On our honeymoon, Matt and I took a tour of Disneyland where we heard a lot about its history and development. It was there that we heard Walt Disney modeled the entrance to Disneyland after a movie theater and that is how it remains today.
At Disneyland, you enter the turnstiles into a small square (a sort of lobby). In order to get into the park proper, you enter through tunnels on the far ends of the square (which function as “doors” to the theater proper), each emblazoned with a plaque declaring, “Here you leave today and enter the worlds of yesterday, tomorrow, and fantasy.” Once you enter through those tunnels, you are quickly swept inwardly into the park and can no longer see the outside world.

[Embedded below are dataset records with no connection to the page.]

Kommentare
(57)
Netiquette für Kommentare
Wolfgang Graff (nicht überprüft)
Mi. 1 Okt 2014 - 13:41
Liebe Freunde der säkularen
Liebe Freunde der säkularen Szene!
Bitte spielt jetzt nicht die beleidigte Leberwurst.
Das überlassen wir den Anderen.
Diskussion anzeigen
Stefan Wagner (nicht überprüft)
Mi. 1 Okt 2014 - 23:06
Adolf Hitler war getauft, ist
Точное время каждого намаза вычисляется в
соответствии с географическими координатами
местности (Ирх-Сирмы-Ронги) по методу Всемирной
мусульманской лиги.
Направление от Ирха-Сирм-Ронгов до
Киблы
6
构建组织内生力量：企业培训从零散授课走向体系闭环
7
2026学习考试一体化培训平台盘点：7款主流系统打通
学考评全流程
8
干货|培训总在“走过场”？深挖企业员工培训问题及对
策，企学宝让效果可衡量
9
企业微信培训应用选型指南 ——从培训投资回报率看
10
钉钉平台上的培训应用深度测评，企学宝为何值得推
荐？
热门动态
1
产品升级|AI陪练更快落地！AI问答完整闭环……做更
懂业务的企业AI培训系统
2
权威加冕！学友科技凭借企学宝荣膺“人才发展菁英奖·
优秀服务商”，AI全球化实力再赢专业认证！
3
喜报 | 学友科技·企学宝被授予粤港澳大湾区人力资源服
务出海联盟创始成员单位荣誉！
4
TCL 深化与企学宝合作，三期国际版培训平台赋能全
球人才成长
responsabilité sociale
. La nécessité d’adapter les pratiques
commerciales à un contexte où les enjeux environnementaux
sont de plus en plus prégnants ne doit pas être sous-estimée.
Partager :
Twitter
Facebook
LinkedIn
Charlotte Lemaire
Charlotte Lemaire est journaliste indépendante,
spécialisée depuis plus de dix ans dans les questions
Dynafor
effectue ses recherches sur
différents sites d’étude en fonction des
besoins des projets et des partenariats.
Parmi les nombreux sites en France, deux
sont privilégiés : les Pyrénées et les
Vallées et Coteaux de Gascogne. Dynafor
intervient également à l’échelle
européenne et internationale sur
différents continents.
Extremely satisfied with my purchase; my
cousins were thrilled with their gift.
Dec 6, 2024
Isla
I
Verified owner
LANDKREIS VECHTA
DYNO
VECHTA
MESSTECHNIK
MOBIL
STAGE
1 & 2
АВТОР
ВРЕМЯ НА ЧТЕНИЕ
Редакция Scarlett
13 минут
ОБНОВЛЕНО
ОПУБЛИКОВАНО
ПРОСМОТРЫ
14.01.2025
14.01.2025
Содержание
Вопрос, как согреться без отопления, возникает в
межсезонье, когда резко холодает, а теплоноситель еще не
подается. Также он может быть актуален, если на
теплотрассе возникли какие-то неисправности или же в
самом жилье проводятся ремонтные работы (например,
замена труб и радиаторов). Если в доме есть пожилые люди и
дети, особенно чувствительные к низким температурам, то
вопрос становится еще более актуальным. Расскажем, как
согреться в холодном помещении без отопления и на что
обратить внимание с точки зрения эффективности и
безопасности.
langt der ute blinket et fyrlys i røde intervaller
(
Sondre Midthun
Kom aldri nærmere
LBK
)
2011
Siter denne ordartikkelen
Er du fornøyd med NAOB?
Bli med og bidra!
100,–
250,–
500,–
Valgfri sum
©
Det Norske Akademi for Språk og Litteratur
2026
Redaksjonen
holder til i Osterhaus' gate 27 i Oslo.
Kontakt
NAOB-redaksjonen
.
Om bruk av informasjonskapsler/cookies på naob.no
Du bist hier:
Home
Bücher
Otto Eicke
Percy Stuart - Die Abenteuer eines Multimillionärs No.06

This effect is compounded by the 12-to-20 foot wall of dirt, the “berm,” that surrounds the park. Disneyland has also never sold a newspaper in the park; to do so would to bring the outside world in. I’ve even heard that buildings are not allowed to be over a certain height in the immediate area surrounding the park, so they cannot be seen by guests enjoying the rides and attractions.
Disney intentionally wanted to create a world unto itself, a sacred space, if you will. A place where the cares of the world would not intrude and distract from the present moment. Such a place allows guests to fully focus on their present experience.
When the church gathers for a worship service, we have the challenge of transitioning everyone from the busyness and distraction of life into a singular focus on God. This does not happen automatically simply because we walk through the doors and the service starts. In fact, it is a personal pet peeve to walk into a service and have it begin as if I am locked and loaded for worship.
Some important questions to ask ourselves to that end:
- How can we help people make the mental transition?
- Are we creating a space separate enough for people to focus on God, meet him, and be transformed by him?
The more intentionally we can answer these questions, the more likely it is that our worship services will actually lead to worship and an authentic experience with God.